# AIM OF THE EXERCISE:
Only the pictures are to be omitted; every entry beneath should otherwise be duplicated exactly.

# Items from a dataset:

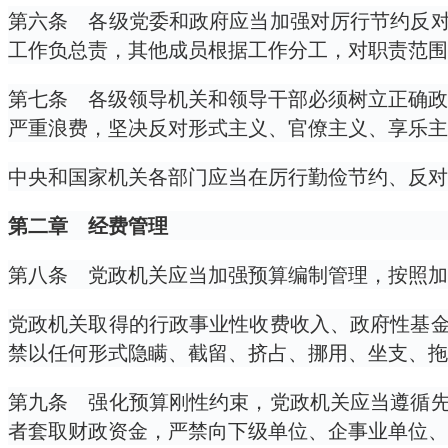
第六条 各级党委和政府应当加强对厉行节约反
工作负总责，其他成员根据工作分工，对职责范围
第七条 各级领导机关和领导干部必须树立正确政
严重浪费，坚决反对形式主义、官僚主义、享乐主
中央和国家机关各部门应当在厉行勤俭节约、反对
第二章 经费管理
第八条 党政机关应当加强预算编制管理，按照加
党政机关取得的行政事业性收费收入、政府性基
禁以任何形式隐瞒、截留、挤占、挪用、坐支、拖
第九条 强化预算刚性约束，党政机关应当遵循
者套取财政资金，严禁向下级单位、企事业单位、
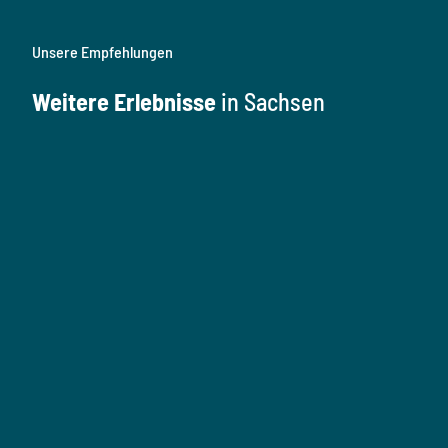
Unsere Empfehlungen
Weitere Erlebnisse
in Sachsen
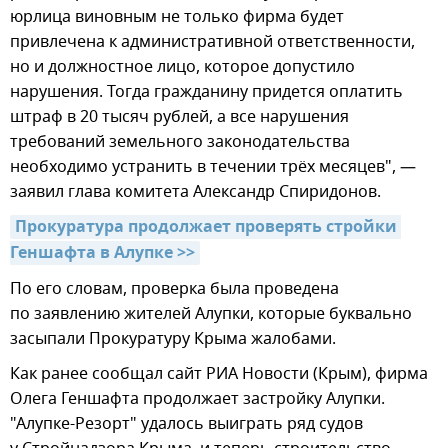
юрлица виновным не только фирма будет
привлечена к административной ответственности,
но и должностное лицо, которое допустило
нарушения. Тогда гражданину придется оплатить
штраф в 20 тысяч рублей, а все нарушения
требований земельного законодательства
необходимо устранить в течении трёх месяцев", —
заявил глава комитета Александр Спиридонов.
Прокуратура продолжает проверять стройки 
Геншафта в Алупке >>
По его словам, проверка была проведена
по заявлению жителей Алупки, которые буквально
засыпали Прокуратуру Крыма жалобами.
Как ранее сообщал сайт РИА Новости (Крым), фирма
Олега Геншафта продолжает застройку Алупки.
"Алупке-Резорт" удалось выиграть ряд судов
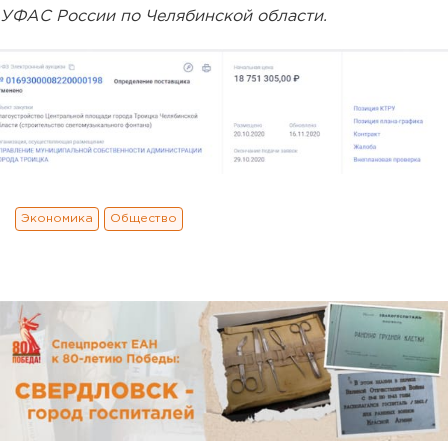
УФАС России по Челябинской области.
Экономика
Общество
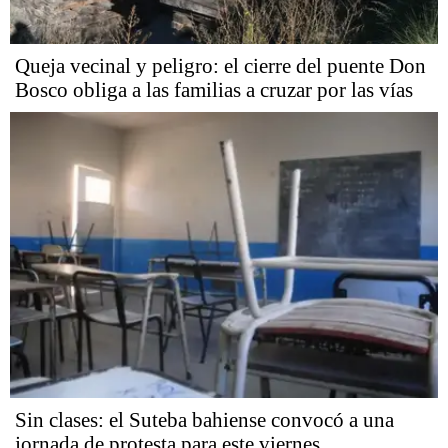
Queja vecinal y peligro: el cierre del puente Don
Bosco obliga a las familias a cruzar por las vías
Sin clases: el Suteba bahiense convocó a una
jornada de protesta para este viernes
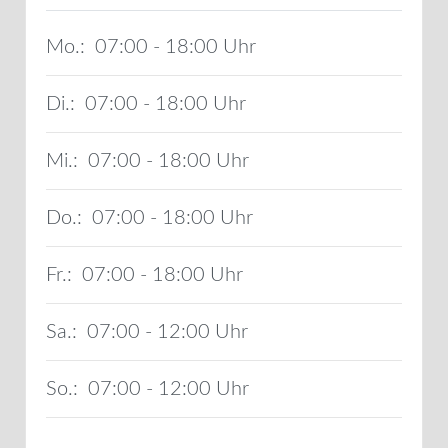
Mo.:
07:00 - 18:00
Di.:
07:00 - 18:00
Mi.:
07:00 - 18:00
Do.:
07:00 - 18:00
Fr.:
07:00 - 18:00
Sa.:
07:00 - 12:00
So.:
07:00 - 12:00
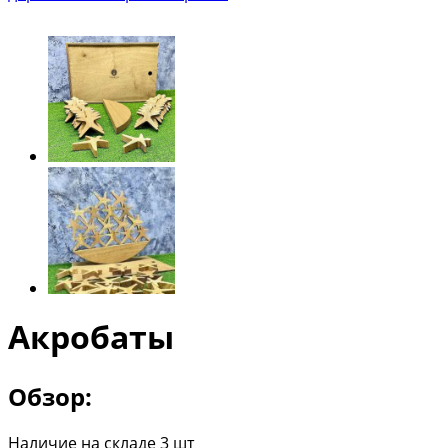
Акробаты
Обзор:
Наличие на складе 3 шт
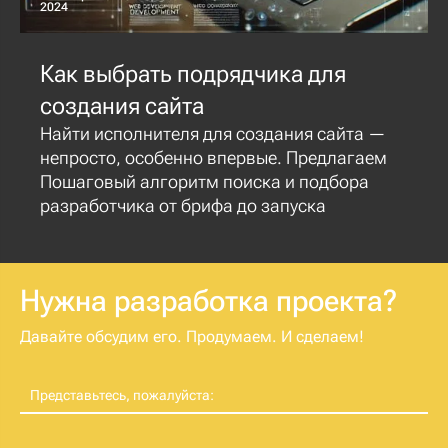
2024
Как выбрать подрядчика для
создания сайта
Найти исполнителя для создания сайта —
непросто, особенно впервые. Предлагаем
Пошаговый алгоритм поиска и подбора
разработчика от брифа до запуска
Нужна разработка проекта?
Давайте обсудим его. Продумаем. И сделаем!
Представьтесь, пожалуйста:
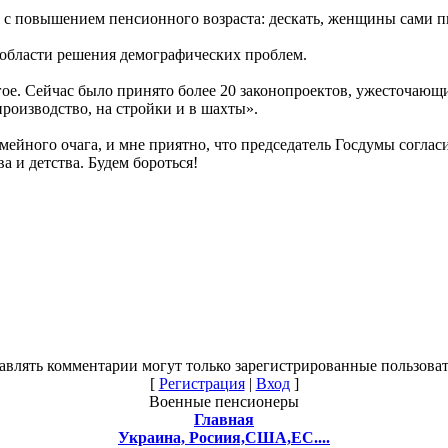
е с повышением пенсионного возраста: дескать, женщины сами п
в области решения демографических проблем.
гое. Сейчас было принято более 20 законопроектов, ужесточающ
роизводство, на стройки и в шахты».
йного очага, и мне приятно, что председатель Госдумы согла
а и детства. Будем бороться!
авлять комментарии могут только зарегистрированные пользоват
[
Регистрация
|
Вход
]
Военные пенсионеры
Главная
Украина, Росиия,США,ЕС....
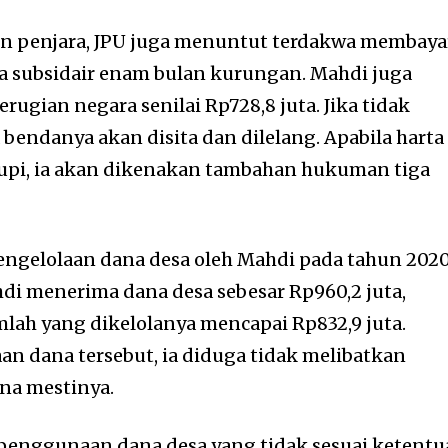
un penjara, JPU juga menuntut terdakwa membaya
a subsidair enam bulan kurungan. Mahdi juga
ugian negara senilai Rp728,8 juta. Jika tidak
endanya akan disita dan dilelang. Apabila harta
pi, ia akan dikenakan tambahan hukuman tiga
pengelolaan dana desa oleh Mahdi pada tahun 202
hdi menerima dana desa sebesar Rp960,2 juta,
mlah yang dikelolanya mencapai Rp832,9 juta.
n dana tersebut, ia diduga tidak melibatkan
na mestinya.
enggunaan dana desa yang tidak sesuai ketent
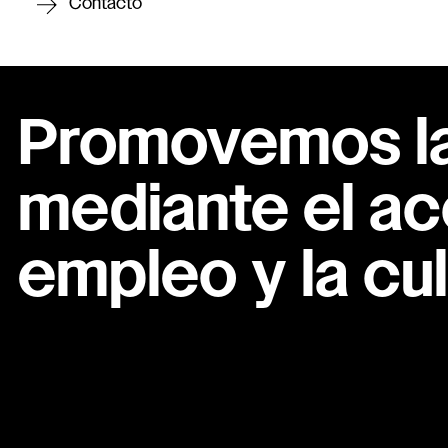
Contacto
Promovemos la 
mediante el ac
empleo y la cul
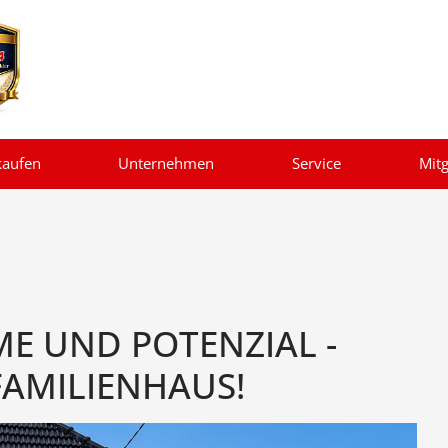
kaufen
Unternehmen
Service
Mitg
E UND POTENZIAL -
FAMILIENHAUS!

# OUTPUT OF THE TASK:
第六条 各级党委和政府应当加强对厉行节约反
工作负总责，其他成员根据工作分工，对职责范围
第七条 各级领导机关和领导干部必须树立正确政
严重浪费，坚决反对形式主义、官僚主义、享乐主
中央和国家机关各部门应当在厉行勤俭节约、反对
第二章 经费管理
第八条 党政机关应当加强预算编制管理，按照加
党政机关取得的行政事业性收费收入、政府性基
禁以任何形式隐瞒、截留、挤占、挪用、坐支、拖
第九条 强化预算刚性约束，党政机关应当遵循
者套取财政资金，严禁向下级单位、企事业单位、
Unsere Empfehlungen
Weitere Erlebnisse
in Sachsen
юрлица виновным не только фирма будет
привлечена к административной ответственности,
но и должностное лицо, которое допустило
нарушения. Тогда гражданину придется оплатить
штраф в 20 тысяч рублей, а все нарушения
требований земельного законодательства
необходимо устранить в течении трёх месяцев", —
заявил глава комитета Александр Спиридонов.
Прокуратура продолжает проверять стройки 
Геншафта в Алупке >>
По его словам, проверка была проведена
по заявлению жителей Алупки, которые буквально
засыпали Прокуратуру Крыма жалобами.
Как ранее сообщал сайт РИА Новости (Крым), фирма
Олега Геншафта продолжает застройку Алупки.
"Алупке-Резорт" удалось выиграть ряд судов
УФАС России по Челябинской области.
Экономика
Общество
Queja vecinal y peligro: el cierre del puente Don
Bosco obliga a las familias a cruzar por las vías
Sin clases: el Suteba bahiense convocó a una
jornada de protesta para este viernes
Mo.:
07:00 - 18:00
Di.:
07:00 - 18:00
Mi.:
07:00 - 18:00
Do.:
07:00 - 18:00
Fr.:
07:00 - 18:00
Sa.:
07:00 - 12:00
So.:
07:00 - 12:00
Акробаты
Обзор:
Наличие на складе 3 шт
2024
Как выбрать подрядчика для
создания сайта
Найти исполнителя для создания сайта —
непросто, особенно впервые. Предлагаем
Пошаговый алгоритм поиска и подбора
разработчика от брифа до запуска
Нужна разработка проекта?
Давайте обсудим его. Продумаем. И сделаем!
Представьтесь, пожалуйста:
е с повышением пенсионного возраста: дескать, женщины сами п
в области решения демографических проблем.
гое. Сейчас было принято более 20 законопроектов, ужесточающ
роизводство, на стройки и в шахты».
йного очага, и мне приятно, что председатель Госдумы согла
а и детства. Будем бороться!
авлять комментарии могут только зарегистрированные пользоват
[
Регистрация
|
Вход
]
Военные пенсионеры
Главная
Украина, Росиия,США,ЕС....
un penjara, JPU juga menuntut terdakwa membaya
a subsidair enam bulan kurungan. Mahdi juga
ugian negara senilai Rp728,8 juta. Jika tidak
endanya akan disita dan dilelang. Apabila harta
pi, ia akan dikenakan tambahan hukuman tiga
pengelolaan dana desa oleh Mahdi pada tahun 202
hdi menerima dana desa sebesar Rp960,2 juta,
mlah yang dikelolanya mencapai Rp832,9 juta.
n dana tersebut, ia diduga tidak melibatkan
na mestinya.
enggunaan dana desa yang tidak sesuai ketent
Contacto
Promovemos la 
mediante el ac
empleo y la cul
kaufen
Unternehmen
Service
Mitg
E UND POTENZIAL -
FAMILIENHAUS!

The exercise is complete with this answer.